## ASSIGNMENT
Search the listing below for "been". Copy each matching line.

## MATERIAL FOR THE TASK
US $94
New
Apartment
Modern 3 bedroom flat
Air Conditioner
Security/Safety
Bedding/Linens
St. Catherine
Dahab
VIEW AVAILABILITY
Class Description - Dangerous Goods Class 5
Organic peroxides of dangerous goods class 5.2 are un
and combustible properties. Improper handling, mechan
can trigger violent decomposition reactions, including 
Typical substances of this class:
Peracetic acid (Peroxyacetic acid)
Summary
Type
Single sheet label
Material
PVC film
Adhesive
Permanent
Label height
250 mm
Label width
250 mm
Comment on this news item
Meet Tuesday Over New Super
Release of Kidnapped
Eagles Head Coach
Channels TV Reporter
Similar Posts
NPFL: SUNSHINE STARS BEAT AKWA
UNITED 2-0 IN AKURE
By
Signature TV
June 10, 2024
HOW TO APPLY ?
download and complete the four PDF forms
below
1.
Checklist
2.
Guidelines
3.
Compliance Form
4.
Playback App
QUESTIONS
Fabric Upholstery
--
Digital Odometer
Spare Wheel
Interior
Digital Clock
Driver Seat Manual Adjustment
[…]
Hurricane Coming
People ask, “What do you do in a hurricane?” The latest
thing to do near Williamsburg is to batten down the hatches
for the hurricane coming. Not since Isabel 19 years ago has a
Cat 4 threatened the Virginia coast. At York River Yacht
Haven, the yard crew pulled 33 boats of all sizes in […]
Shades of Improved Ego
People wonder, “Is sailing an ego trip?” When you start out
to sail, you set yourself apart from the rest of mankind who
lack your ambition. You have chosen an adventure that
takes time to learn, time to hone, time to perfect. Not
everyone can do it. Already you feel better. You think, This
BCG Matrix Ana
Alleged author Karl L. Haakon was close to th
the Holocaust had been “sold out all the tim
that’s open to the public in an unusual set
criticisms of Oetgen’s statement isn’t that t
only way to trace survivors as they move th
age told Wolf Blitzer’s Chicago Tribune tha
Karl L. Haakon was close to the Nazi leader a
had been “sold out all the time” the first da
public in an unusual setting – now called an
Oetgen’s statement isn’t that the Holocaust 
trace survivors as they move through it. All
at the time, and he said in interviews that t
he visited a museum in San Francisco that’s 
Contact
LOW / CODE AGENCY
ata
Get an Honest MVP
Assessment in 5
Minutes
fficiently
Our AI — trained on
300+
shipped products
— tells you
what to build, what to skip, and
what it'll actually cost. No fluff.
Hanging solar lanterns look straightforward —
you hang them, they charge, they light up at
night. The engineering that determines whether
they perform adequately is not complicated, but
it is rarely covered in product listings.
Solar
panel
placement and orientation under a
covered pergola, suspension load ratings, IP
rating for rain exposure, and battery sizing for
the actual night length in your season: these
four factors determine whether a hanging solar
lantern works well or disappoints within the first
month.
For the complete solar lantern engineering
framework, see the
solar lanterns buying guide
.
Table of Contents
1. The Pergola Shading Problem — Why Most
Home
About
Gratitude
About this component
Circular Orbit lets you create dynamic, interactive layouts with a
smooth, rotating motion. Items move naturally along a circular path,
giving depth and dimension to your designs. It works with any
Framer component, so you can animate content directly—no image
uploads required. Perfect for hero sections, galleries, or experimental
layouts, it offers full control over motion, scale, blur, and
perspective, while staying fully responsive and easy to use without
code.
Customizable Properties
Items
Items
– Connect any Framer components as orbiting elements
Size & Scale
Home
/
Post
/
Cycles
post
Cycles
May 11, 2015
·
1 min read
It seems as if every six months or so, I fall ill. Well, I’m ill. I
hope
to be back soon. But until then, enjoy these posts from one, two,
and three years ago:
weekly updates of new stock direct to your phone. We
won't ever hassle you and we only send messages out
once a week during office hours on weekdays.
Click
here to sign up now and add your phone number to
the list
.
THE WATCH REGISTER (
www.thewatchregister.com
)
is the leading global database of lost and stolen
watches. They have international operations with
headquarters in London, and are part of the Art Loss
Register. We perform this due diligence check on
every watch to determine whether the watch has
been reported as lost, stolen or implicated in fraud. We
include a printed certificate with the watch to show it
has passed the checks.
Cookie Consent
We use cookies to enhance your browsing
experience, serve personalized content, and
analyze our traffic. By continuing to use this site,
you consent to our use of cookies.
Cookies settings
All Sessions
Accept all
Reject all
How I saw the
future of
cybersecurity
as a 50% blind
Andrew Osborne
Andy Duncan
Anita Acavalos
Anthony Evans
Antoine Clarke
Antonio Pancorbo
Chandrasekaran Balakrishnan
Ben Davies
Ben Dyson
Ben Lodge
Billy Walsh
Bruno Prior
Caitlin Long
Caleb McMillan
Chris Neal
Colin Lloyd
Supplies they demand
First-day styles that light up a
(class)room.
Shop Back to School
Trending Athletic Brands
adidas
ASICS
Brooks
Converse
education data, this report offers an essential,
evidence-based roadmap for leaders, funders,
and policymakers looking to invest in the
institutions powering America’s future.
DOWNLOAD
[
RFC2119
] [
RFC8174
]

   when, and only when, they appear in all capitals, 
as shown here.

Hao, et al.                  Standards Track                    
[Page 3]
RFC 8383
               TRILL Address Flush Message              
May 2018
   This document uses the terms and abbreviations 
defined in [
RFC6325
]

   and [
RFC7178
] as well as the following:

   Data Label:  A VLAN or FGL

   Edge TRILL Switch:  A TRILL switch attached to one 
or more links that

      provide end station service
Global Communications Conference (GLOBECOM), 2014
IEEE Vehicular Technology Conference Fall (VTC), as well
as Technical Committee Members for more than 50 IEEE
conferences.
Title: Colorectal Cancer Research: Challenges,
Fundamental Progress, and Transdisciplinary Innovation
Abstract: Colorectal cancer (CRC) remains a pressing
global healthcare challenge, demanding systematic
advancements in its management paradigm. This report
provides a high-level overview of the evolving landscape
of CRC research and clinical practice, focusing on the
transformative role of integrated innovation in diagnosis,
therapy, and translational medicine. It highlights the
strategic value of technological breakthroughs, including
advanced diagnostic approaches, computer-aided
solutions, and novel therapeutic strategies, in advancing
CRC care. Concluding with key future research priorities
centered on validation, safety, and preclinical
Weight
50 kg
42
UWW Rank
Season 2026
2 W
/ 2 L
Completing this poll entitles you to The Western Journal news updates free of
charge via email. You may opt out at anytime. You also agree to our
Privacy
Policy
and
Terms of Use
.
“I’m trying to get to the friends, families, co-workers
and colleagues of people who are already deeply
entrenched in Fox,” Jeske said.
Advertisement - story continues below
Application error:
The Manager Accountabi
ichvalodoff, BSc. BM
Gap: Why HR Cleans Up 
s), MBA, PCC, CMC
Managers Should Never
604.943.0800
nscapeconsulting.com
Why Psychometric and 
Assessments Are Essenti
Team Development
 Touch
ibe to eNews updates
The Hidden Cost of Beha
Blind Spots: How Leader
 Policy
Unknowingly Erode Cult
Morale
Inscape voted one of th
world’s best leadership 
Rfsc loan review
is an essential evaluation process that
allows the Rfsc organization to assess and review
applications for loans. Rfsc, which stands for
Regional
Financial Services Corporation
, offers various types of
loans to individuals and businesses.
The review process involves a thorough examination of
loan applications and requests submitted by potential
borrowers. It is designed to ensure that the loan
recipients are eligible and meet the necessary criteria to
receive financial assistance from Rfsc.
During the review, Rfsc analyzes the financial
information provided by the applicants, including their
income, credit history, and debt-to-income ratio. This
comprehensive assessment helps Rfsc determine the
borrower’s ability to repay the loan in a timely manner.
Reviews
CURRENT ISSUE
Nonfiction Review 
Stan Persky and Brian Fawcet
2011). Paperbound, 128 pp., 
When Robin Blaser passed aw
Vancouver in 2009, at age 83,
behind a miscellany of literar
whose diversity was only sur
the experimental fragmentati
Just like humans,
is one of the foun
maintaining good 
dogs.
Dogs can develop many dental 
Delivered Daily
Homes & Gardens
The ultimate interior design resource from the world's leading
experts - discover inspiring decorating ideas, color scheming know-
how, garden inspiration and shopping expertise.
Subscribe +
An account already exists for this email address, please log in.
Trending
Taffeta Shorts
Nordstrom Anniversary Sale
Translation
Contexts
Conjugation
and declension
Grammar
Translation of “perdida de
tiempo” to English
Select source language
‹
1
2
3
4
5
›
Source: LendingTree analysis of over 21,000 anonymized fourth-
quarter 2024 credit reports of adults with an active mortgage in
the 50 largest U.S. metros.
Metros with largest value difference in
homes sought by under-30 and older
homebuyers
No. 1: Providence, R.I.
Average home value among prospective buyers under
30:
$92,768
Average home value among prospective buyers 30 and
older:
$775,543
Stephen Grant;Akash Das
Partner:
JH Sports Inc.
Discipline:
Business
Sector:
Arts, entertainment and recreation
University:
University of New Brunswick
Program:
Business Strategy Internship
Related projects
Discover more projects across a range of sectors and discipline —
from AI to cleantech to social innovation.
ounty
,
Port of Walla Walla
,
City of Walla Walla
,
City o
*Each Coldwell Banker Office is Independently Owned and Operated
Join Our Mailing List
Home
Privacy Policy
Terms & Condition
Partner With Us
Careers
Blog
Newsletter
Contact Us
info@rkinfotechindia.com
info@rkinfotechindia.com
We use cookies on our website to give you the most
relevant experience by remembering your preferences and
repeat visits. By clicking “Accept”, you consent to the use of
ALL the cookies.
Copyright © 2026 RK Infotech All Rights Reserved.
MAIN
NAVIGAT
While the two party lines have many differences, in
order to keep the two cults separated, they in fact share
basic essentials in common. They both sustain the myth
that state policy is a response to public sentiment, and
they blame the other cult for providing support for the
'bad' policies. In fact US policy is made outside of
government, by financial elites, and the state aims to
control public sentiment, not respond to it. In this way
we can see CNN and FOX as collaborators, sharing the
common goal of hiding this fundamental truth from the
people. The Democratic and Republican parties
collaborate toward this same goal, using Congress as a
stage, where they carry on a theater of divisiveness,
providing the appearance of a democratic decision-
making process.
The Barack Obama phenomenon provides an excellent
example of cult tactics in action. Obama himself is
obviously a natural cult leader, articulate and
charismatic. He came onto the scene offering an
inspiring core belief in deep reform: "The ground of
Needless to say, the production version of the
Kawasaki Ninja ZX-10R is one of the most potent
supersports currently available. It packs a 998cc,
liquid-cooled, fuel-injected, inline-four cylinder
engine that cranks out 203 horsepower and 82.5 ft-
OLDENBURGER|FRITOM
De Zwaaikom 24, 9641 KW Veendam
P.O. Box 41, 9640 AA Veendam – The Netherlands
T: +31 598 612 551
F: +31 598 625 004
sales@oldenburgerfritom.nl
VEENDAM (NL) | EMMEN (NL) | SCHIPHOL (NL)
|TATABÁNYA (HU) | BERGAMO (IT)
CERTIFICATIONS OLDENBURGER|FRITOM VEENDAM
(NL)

## TASK RESPONSE
the Holocaust had been “sold out all the tim
had been “sold out all the time” the first da
been reported as lost, stolen or implicated in fraud. We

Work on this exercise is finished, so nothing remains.